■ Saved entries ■
• • • • • • •

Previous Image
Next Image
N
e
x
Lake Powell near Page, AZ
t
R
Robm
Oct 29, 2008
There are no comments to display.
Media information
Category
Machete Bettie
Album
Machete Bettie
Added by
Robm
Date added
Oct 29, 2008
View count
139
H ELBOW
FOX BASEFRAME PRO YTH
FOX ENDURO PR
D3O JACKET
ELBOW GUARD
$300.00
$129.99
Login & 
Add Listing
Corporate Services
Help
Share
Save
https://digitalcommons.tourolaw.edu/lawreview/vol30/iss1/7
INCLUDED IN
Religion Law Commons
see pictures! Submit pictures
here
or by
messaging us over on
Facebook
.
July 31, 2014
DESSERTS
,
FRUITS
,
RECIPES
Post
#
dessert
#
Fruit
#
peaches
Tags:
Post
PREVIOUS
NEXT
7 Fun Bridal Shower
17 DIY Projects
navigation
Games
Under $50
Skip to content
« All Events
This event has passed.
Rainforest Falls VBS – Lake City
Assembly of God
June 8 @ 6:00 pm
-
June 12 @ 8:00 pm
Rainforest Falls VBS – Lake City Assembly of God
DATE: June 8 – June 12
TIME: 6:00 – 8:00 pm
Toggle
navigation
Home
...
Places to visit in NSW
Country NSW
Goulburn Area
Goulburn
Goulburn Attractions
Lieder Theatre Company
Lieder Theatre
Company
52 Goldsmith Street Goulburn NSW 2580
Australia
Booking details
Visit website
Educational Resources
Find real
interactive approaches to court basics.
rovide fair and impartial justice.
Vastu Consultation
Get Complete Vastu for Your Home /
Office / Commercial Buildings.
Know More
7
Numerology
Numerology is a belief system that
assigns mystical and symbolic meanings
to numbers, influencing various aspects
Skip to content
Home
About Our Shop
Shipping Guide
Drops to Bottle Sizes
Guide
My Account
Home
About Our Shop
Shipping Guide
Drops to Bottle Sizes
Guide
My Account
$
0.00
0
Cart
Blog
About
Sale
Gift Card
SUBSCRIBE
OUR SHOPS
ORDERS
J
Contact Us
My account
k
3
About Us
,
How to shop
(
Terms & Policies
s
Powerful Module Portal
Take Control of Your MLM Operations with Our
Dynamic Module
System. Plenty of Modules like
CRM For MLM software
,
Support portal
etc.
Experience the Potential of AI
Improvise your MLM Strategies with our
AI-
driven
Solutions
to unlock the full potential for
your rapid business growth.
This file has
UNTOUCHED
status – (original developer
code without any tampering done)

• • • • • • •

■ ASSIGNED TASK ■
How many lines of the entries above hold the string "About"? Reply with the number alone.

■ RESULT ■
4